Exercise objective ▸ Write out the data below exactly as given, without any of its pictures.

Data block ▸
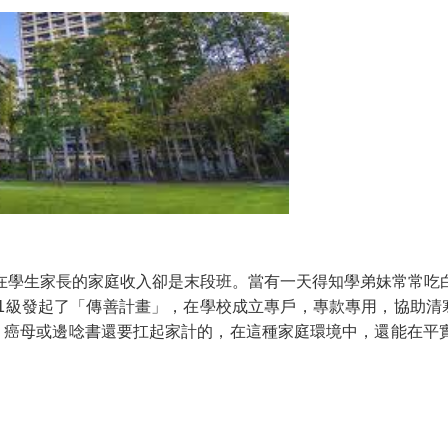
在學生家長的家庭收入卻是末段班。當有一天得知學弟妹常常吃
級發起了「傳善計畫」，在學校成立專戶，專款專用，協助清寒學弟
父、癌母或邊唸書還要扛起家計的，在這種家庭環境中，還能在平
。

Worked solution ▸
在學生家長的家庭收入卻是末段班。當有一天得知學弟妹常常吃
級發起了「傳善計畫」，在學校成立專戶，專款專用，協助清寒學弟
父、癌母或邊唸書還要扛起家計的，在這種家庭環境中，還能在平
。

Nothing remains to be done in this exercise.